• [What you will do]: Please reproduce the data exactly, though every picture must stay out.

───

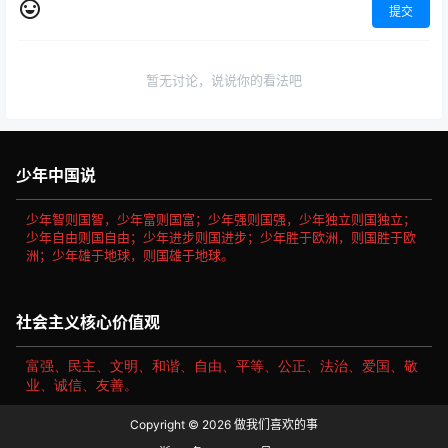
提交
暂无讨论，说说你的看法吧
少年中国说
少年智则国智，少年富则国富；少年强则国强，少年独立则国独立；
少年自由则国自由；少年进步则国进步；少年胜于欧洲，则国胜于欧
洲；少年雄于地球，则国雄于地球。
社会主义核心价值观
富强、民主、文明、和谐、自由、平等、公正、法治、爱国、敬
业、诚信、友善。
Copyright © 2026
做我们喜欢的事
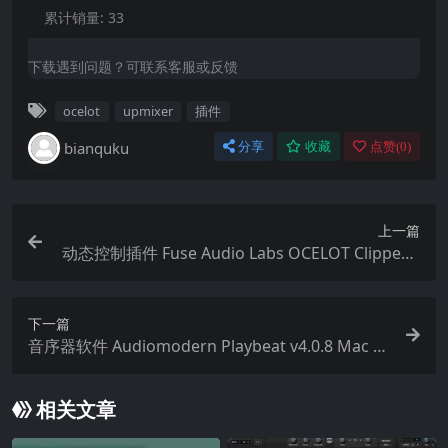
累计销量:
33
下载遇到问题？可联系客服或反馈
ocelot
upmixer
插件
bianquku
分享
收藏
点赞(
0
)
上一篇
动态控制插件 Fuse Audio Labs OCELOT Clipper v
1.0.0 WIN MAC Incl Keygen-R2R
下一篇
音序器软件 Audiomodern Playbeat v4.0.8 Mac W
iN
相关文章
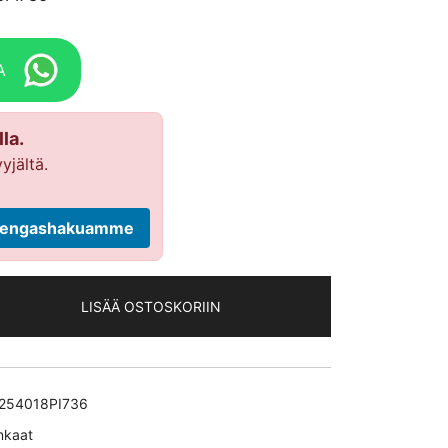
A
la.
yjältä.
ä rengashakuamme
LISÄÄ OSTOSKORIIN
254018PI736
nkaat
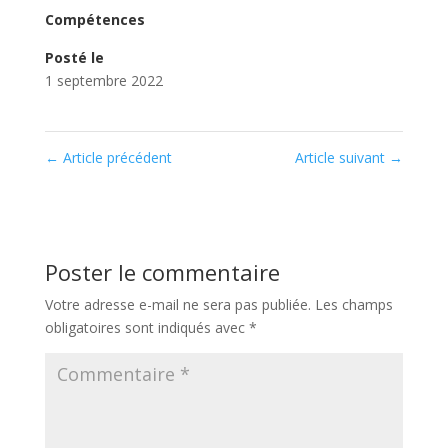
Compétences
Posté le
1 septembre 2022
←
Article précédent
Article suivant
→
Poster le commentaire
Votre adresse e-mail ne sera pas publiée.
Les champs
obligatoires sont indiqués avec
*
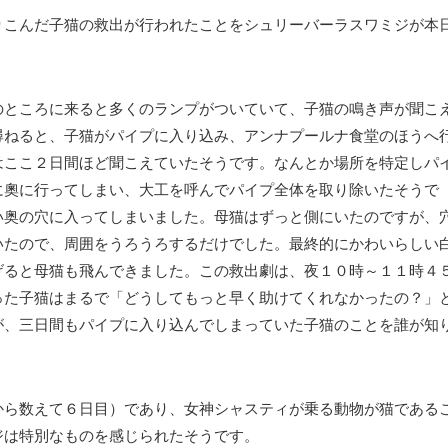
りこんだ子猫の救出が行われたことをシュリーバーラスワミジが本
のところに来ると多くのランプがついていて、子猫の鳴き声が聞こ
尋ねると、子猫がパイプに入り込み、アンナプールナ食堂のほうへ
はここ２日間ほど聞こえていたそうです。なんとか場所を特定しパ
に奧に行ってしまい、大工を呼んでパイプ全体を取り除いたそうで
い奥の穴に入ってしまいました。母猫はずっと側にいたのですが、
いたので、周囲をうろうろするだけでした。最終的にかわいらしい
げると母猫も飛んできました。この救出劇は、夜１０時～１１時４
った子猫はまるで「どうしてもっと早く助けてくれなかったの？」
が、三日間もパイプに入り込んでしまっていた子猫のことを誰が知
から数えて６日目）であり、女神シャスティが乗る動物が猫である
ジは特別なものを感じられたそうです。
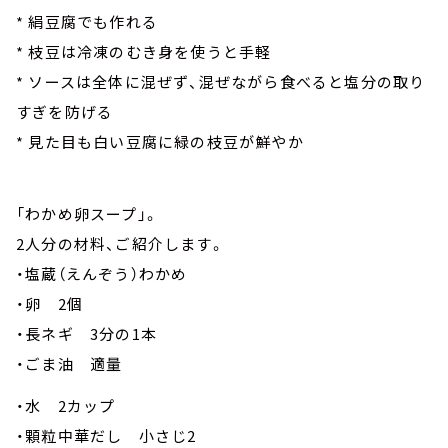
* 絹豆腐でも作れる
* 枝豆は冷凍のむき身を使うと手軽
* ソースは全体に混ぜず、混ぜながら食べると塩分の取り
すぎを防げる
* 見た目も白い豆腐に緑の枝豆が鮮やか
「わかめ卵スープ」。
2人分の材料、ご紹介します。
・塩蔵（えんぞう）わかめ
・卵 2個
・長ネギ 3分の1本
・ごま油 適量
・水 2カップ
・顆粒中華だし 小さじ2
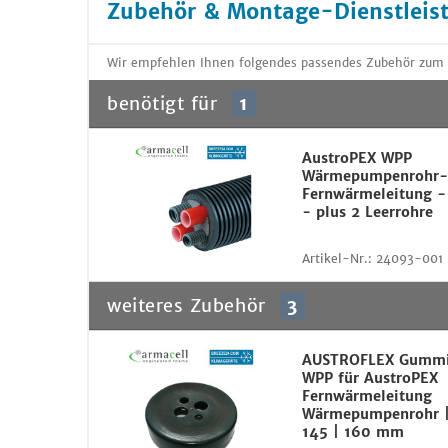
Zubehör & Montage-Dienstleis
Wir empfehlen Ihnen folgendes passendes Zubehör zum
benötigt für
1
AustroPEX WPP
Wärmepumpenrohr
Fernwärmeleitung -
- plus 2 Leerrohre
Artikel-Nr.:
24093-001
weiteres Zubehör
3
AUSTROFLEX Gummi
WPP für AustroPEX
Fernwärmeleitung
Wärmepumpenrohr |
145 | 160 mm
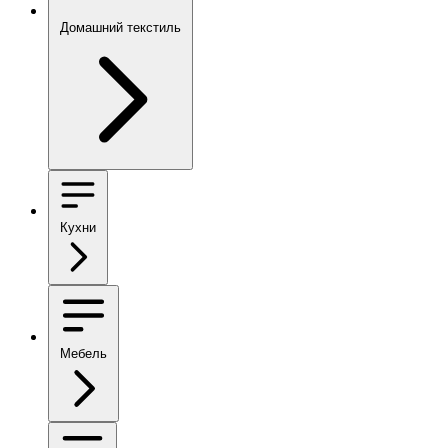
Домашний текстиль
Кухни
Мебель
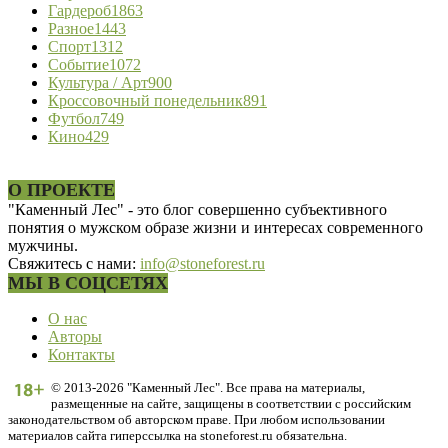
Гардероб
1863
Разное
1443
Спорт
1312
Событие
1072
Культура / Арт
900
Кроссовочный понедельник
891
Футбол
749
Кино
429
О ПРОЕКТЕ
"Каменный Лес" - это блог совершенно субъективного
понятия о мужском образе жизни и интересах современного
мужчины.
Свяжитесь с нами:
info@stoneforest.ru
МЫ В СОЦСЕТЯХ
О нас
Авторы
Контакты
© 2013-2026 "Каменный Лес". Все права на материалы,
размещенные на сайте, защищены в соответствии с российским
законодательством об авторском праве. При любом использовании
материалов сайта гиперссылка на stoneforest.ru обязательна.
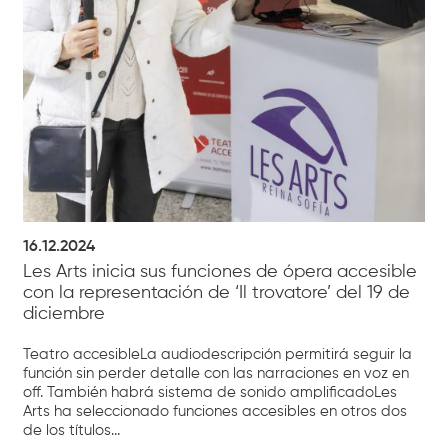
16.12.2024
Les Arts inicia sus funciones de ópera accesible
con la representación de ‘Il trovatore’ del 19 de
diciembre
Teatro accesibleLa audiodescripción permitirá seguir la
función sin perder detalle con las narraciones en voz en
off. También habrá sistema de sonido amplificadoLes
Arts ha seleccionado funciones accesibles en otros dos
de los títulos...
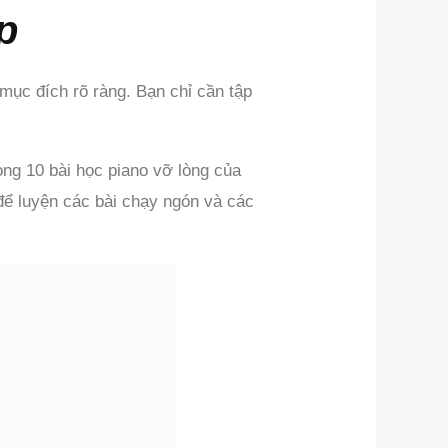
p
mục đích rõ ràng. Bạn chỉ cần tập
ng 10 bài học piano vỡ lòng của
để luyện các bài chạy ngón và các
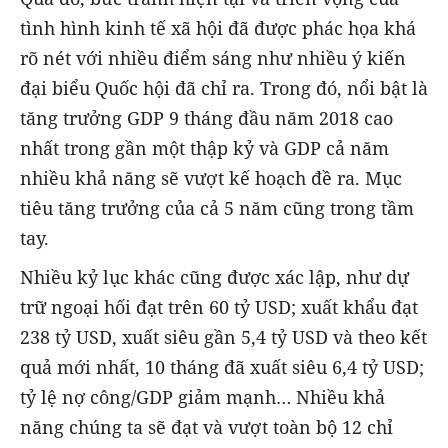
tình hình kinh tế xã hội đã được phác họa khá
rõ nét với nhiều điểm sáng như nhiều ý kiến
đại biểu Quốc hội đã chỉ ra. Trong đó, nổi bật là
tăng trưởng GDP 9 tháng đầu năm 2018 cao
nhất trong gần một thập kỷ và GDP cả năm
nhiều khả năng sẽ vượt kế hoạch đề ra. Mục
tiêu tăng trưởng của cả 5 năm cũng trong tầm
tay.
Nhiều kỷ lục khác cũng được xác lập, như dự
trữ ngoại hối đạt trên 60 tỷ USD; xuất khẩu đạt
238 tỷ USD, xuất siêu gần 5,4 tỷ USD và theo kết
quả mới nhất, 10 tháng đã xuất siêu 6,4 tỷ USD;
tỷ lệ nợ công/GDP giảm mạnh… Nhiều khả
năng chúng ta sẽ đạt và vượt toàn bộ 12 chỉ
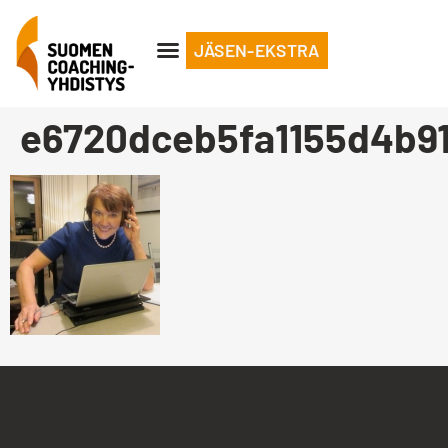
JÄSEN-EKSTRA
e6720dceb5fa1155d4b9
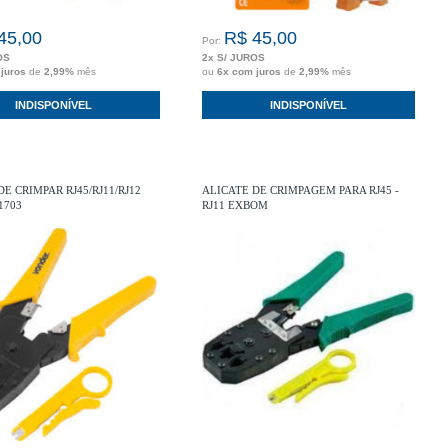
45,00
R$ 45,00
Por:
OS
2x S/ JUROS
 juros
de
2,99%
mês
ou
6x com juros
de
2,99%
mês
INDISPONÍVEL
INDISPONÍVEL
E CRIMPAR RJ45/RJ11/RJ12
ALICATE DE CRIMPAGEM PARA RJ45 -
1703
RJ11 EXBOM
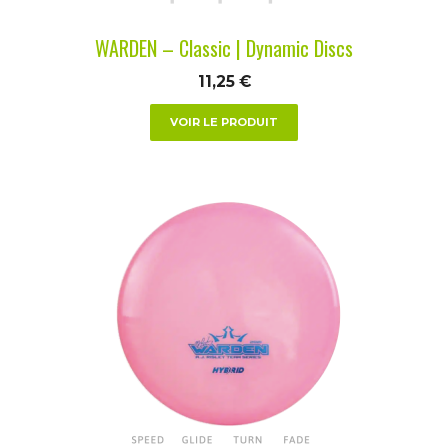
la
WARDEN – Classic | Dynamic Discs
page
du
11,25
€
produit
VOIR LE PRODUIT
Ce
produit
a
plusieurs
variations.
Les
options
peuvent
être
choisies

───

• [Answer to the problem]:
提交
暂无讨论，说说你的看法吧
少年中国说
少年智则国智，少年富则国富；少年强则国强，少年独立则国独立；
少年自由则国自由；少年进步则国进步；少年胜于欧洲，则国胜于欧
洲；少年雄于地球，则国雄于地球。
社会主义核心价值观
富强、民主、文明、和谐、自由、平等、公正、法治、爱国、敬
业、诚信、友善。
Copyright © 2026
做我们喜欢的事
累计销量:
33
下载遇到问题？可联系客服或反馈
ocelot
upmixer
插件
bianquku
分享
收藏
点赞(
0
)
上一篇
动态控制插件 Fuse Audio Labs OCELOT Clipper v
1.0.0 WIN MAC Incl Keygen-R2R
下一篇
音序器软件 Audiomodern Playbeat v4.0.8 Mac W
iN
相关文章
A
la.
yjältä.
ä rengashakuamme
LISÄÄ OSTOSKORIIN
254018PI736
nkaat
Compétences
Posté le
1 septembre 2022
←
Article précédent
Article suivant
→
Poster le commentaire
Votre adresse e-mail ne sera pas publiée.
Les champs
obligatoires sont indiqués avec
*
りこんだ子猫の救出が行われたことをシュリーバーラスワミジが本
のところに来ると多くのランプがついていて、子猫の鳴き声が聞こ
尋ねると、子猫がパイプに入り込み、アンナプールナ食堂のほうへ
はここ２日間ほど聞こえていたそうです。なんとか場所を特定しパ
に奧に行ってしまい、大工を呼んでパイプ全体を取り除いたそうで
い奥の穴に入ってしまいました。母猫はずっと側にいたのですが、
いたので、周囲をうろうろするだけでした。最終的にかわいらしい
げると母猫も飛んできました。この救出劇は、夜１０時～１１時４
った子猫はまるで「どうしてもっと早く助けてくれなかったの？」
が、三日間もパイプに入り込んでしまっていた子猫のことを誰が知
から数えて６日目）であり、女神シャスティが乗る動物が猫である
ジは特別なものを感じられたそうです。
* 絹豆腐でも作れる
* 枝豆は冷凍のむき身を使うと手軽
* ソースは全体に混ぜず、混ぜながら食べると塩分の取り
すぎを防げる
* 見た目も白い豆腐に緑の枝豆が鮮やか
「わかめ卵スープ」。
2人分の材料、ご紹介します。
・塩蔵（えんぞう）わかめ
・卵 2個
・長ネギ 3分の1本
・ごま油 適量
・水 2カップ
・顆粒中華だし 小さじ2
Zubehör & Montage-Dienstleis
Wir empfehlen Ihnen folgendes passendes Zubehör zum
benötigt für
1
AustroPEX WPP
Wärmepumpenrohr
Fernwärmeleitung -
- plus 2 Leerrohre
Artikel-Nr.:
24093-001
weiteres Zubehör
3
AUSTROFLEX Gummi
WPP für AustroPEX
Fernwärmeleitung
Wärmepumpenrohr |
145 | 160 mm
Домашний текстиль
Кухни
Мебель
Гардероб
1863
Разное
1443
Спорт
1312
Событие
1072
Культура / Арт
900
Кроссовочный понедельник
891
Футбол
749
Кино
429
О ПРОЕКТЕ
"Каменный Лес" - это блог совершенно субъективного
понятия о мужском образе жизни и интересах современного
мужчины.
Свяжитесь с нами:
info@stoneforest.ru
МЫ В СОЦСЕТЯХ
О нас
Авторы
Контакты
© 2013-2026 "Каменный Лес". Все права на материалы,
размещенные на сайте, защищены в соответствии с российским
законодательством об авторском праве. При любом использовании
материалов сайта гиперссылка на stoneforest.ru обязательна.
16.12.2024
Les Arts inicia sus funciones de ópera accesible
con la representación de ‘Il trovatore’ del 19 de
diciembre
Teatro accesibleLa audiodescripción permitirá seguir la
función sin perder detalle con las narraciones en voz en
off. También habrá sistema de sonido amplificadoLes
Arts ha seleccionado funciones accesibles en otros dos
de los títulos...
p
mục đích rõ ràng. Bạn chỉ cần tập
ng 10 bài học piano vỡ lòng của
để luyện các bài chạy ngón và các
tình hình kinh tế xã hội đã được phác họa khá
rõ nét với nhiều điểm sáng như nhiều ý kiến
đại biểu Quốc hội đã chỉ ra. Trong đó, nổi bật là
tăng trưởng GDP 9 tháng đầu năm 2018 cao
nhất trong gần một thập kỷ và GDP cả năm
nhiều khả năng sẽ vượt kế hoạch đề ra. Mục
tiêu tăng trưởng của cả 5 năm cũng trong tầm
tay.
Nhiều kỷ lục khác cũng được xác lập, như dự
trữ ngoại hối đạt trên 60 tỷ USD; xuất khẩu đạt
238 tỷ USD, xuất siêu gần 5,4 tỷ USD và theo kết
quả mới nhất, 10 tháng đã xuất siêu 6,4 tỷ USD;
tỷ lệ nợ công/GDP giảm mạnh… Nhiều khả
năng chúng ta sẽ đạt và vượt toàn bộ 12 chỉ
JÄSEN-EKSTRA
e6720dceb5fa1155d4b9
45,00
R$ 45,00
Por:
OS
2x S/ JUROS
 juros
de
2,99%
mês
ou
6x com juros
de
2,99%
mês
INDISPONÍVEL
INDISPONÍVEL
E CRIMPAR RJ45/RJ11/RJ12
ALICATE DE CRIMPAGEM PARA RJ45 -
1703
RJ11 EXBOM
la
WARDEN – Classic | Dynamic Discs
page
du
11,25
€
produit
VOIR LE PRODUIT
Ce
produit
a
plusieurs
variations.
Les
options
peuvent
être
choisies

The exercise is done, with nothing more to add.